[Records excerpted from a collection]

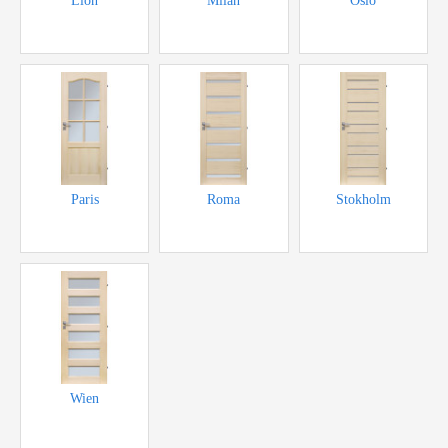
Lion
Milan
Oslo
Paris
Roma
Stokholm
Wien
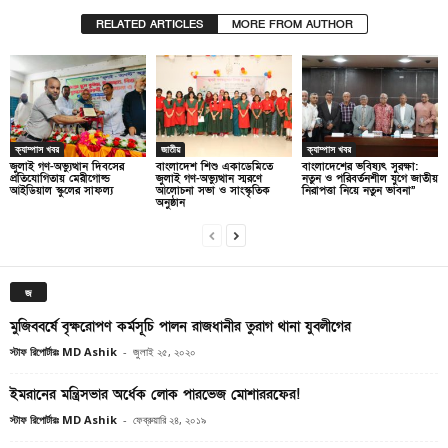
RELATED ARTICLES
MORE FROM AUTHOR
ক্যাম্পাস খবর
জাতীয়
ক্যাম্পাস খবর
জুলাই গণ-অভ্যুত্থান দিবসের
বাংলাদেশ শিশু একাডেমিতে
বাংলাদেশের ভবিষ্যৎ সুরক্ষা:
প্রতিযোগিতায় মেরীগোল্ড
জুলাই গণ-অভ্যুত্থান স্মরণে
নতুন ও পরিবর্তনশীল যুগে জাতীয়
আইডিয়াল স্কুলের সাফল্য
আলোচনা সভা ও সাংস্কৃতিক
নিরাপত্তা নিয়ে নতুন ভাবনা”
অনুষ্ঠান
জ
মুজিববর্ষে বৃক্ষরোপণ কর্মসূচি পালন রাজধানীর তুরাগ থানা যুবলীগের
স্টাফ রিপোর্টারঃ MD Ashik
-
জুলাই ২৫, ২০২০
ইমরানের মন্ত্রিসভার অর্ধেক লোক পারভেজ মোশাররফের!
স্টাফ রিপোর্টারঃ MD Ashik
-
ফেব্রুয়ারি ২৪, ২০১৯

> _WHAT IS REQUIRED_
Without including any pictures, repeat the records above exactly.

> _TASK RESPONSE_
Lion
Milan
Oslo
Paris
Roma
Stokholm
Wien
RELATED ARTICLES
MORE FROM AUTHOR
ক্যাম্পাস খবর
জাতীয়
ক্যাম্পাস খবর
জুলাই গণ-অভ্যুত্থান দিবসের
বাংলাদেশ শিশু একাডেমিতে
বাংলাদেশের ভবিষ্যৎ সুরক্ষা:
প্রতিযোগিতায় মেরীগোল্ড
জুলাই গণ-অভ্যুত্থান স্মরণে
নতুন ও পরিবর্তনশীল যুগে জাতীয়
আইডিয়াল স্কুলের সাফল্য
আলোচনা সভা ও সাংস্কৃতিক
নিরাপত্তা নিয়ে নতুন ভাবনা”
অনুষ্ঠান
জ
মুজিববর্ষে বৃক্ষরোপণ কর্মসূচি পালন রাজধানীর তুরাগ থানা যুবলীগের
স্টাফ রিপোর্টারঃ MD Ashik
-
জুলাই ২৫, ২০২০
ইমরানের মন্ত্রিসভার অর্ধেক লোক পারভেজ মোশাররফের!
স্টাফ রিপোর্টারঃ MD Ashik
-
ফেব্রুয়ারি ২৪, ২০১৯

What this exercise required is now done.